Collected data
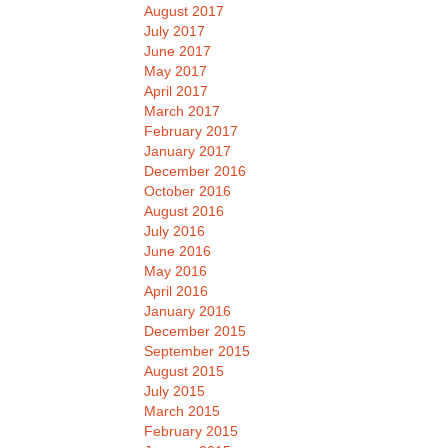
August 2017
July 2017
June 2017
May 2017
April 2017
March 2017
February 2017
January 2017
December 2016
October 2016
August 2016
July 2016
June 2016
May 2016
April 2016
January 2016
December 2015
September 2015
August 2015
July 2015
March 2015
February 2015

* * *

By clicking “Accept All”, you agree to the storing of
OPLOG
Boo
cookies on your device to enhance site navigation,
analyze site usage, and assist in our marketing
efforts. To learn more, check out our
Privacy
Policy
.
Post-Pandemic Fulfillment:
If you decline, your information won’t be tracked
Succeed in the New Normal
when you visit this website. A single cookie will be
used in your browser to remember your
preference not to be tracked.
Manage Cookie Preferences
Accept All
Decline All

* * *

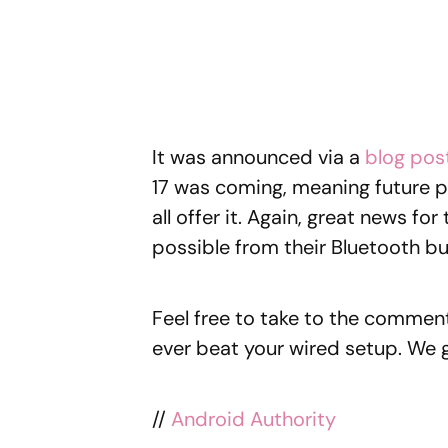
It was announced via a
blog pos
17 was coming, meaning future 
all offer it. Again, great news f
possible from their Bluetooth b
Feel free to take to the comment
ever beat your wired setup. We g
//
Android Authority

### Exercise instructions
Only the lines above starting at the one containing "August 2017" and ending at the one containing "February 2015", both included, are to be returned, exactly as they read.

### Response box
August 2017
July 2017
June 2017
May 2017
April 2017
March 2017
February 2017
January 2017
December 2016
October 2016
August 2016
July 2016
June 2016
May 2016
April 2016
January 2016
December 2015
September 2015
August 2015
July 2015
March 2015
February 2015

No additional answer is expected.